From a dynamic perspective, each of the vehicles impresses for high levels of mechanical grip. Their four-wheel drivetrains disperse up to 50% of propulsion forces equally to front or back axles depending on the amount of slip detected at either end though, when cruising on a dry road, almost all of the power goes to the front.
Through the twists and turns of the Franschhoek Pass the S90 in either guise maintains good composure, its ride stable and its steering accurate. On the downside the chassis jars slightly when wheels encounter sharp-edged bumps, the low profile tyres on optional 21-inch rims fitted to the test cars probably responsible for the lack of compliance.
Gear shifting is quick whether going up or down the cogs, the closeness of the ratios helping to smooth out changes. Brakes are excellent, with no fade apparent during any of the test runs. What’s equally impressive is the agility each of the cars displays.
There’s a nimbleness about both versions of the S90 that’s not usually associated with luxury sedans for, despite its sleek, coupé-like looks, the model is large, tipping the scales at about two tons.
It is longer and wider than many of its competitors, with an expansive bonnet, a boot that holds 500 litres of luggage and an exquisitely appointed cabin that comfortably accommodates up to five people.
Despite the low roof, the interior is light an airy, the seats wide, supportive and plush. However, foot room for rear seat passengers is limited and manual steering-column adjustment is unusual in a segment where many competitors offer an electrically adjustable system.
While the dashboard layout is minimalistic, it’s not sparse. There’s a good mix of light and dark leather, matt-finished wood trim and polished aluminum, all of which ooze quality. Dials are digital rather than analogue, but are neatly and logically presented and easy to read.

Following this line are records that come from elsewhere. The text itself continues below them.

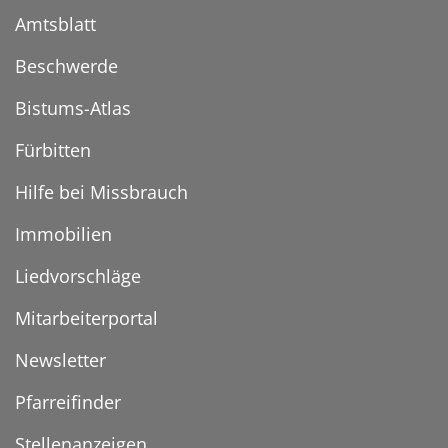
Amtsblatt
Beschwerde
Bistums-Atlas
Fürbitten
Hilfe bei Missbrauch
Immobilien
Liedvorschläge
Mitarbeiterportal
Newsletter
Pfarreifinder
Stellenanzeigen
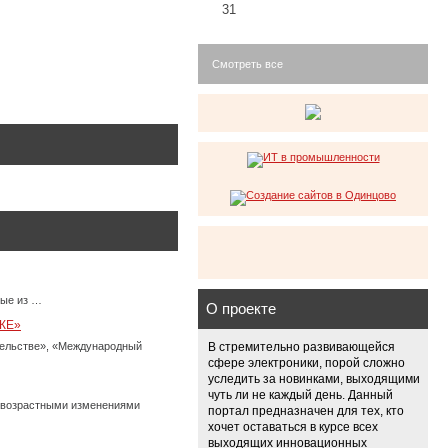
31
Смотреть все
ные из …
О проекте
КЕ»
тельстве», «Международный
В стремительно развивающейся
сфере электроники, порой сложно
уследить за новинками, выходящими
чуть ли не каждый день. Данный
с возрастными изменениями
портал предназначен для тех, кто
хочет оставаться в курсе всех
выходящих инновационных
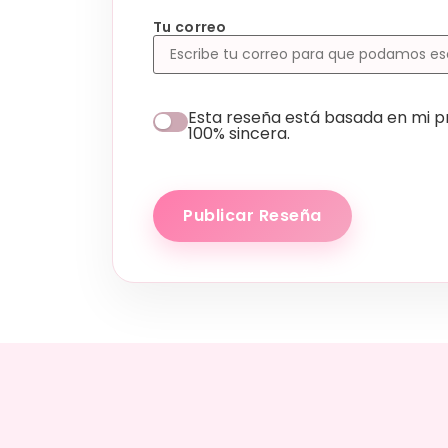
Tu correo
Esta reseña está basada en mi pr
100% sincera.
Publicar Reseña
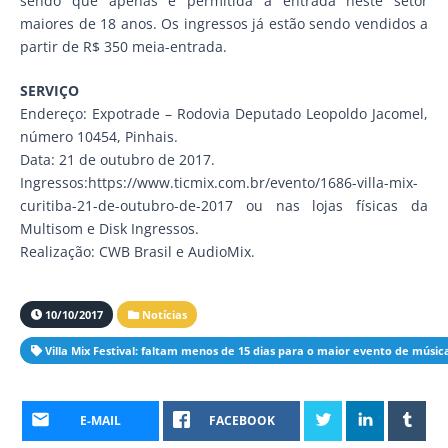
sendo que apenas é permitida a entrada neste setor
maiores de 18 anos. Os ingressos já estão sendo vendidos a
partir de R$ 350 meia-entrada.
SERVIÇO
Endereço: Expotrade – Rodovia Deputado Leopoldo Jacomel,
número 10454, Pinhais.
Data: 21 de outubro de 2017.
Ingressos:https://www.ticmix.com.br/evento/1686-villa-mix-
curitiba-21-de-outubro-de-2017 ou nas lojas físicas da
Multisom e Disk Ingressos.
Realização: CWB Brasil e AudioMix.
10/10/2017
Notícias
Villa Mix Festival: faltam menos de 15 dias para o maior evento de músic
E-MAIL
FACEBOOK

The cabin’s centerpiece, though, is a vertically oriented LCD infotainment screen which operates much like a tablet. By swiping, pinching or tapping the screen – and dragging down menus – all of the car’s many features can be accessed. A word of caution here; since there are many features – and many menus – it may take new owners some time to acquaint themselves with the operational system.
That said, voice control is also fitted as standard to all derivatives and is effective in managing aspects of navigation, phone, climate, media and other functions.
Which brings me to another high-tech point: allowing the S90 to drive itself. At speeds of up to 130km/h, the car can be programmed to take over driver chores simply by engaging semi-autonomous mode.
I didn’t try it when negotiating the Franschhoek Pass, but I’m assured that, provided the road is well marked and that I keep at least one hand on the steering wheel, the vehicle’s new-generation Pilot Assist system – which has been available locally since last year in a sister model, the XC90 – will safely take control of steering, brakes and throttle inputs.
Designed primarily to allow drivers to relax on the daily commute – especially if stuck in a traffic jam – the system uses radar and a host of other sensors to get the car to its destination, stopping, starting and following the road without input from the driver.
While it’s the type of feature you’d expect to find in a luxury limousine, for my part I’d rather drive the S90 one more time over the Franschhoek Pass – just to see if I can better finesse some of the corners.
PRICES VOLVO S90
D5 Geartronic AWD Momentum R777 700
D5 Geartronic AWD Inscription R821 200
D5 Geartronic AWD R-Design R806 700
T6 Geartronic AWD Momentum R828 400
T6 Geartronic AWD Inscription R871 900
T6 Geartronic AWD R-Design R857 400
All models are sold with a five-year/100 000km full vehicle warranty, full maintenance plan and roadside assistance, as well as Tracker Connect as standard.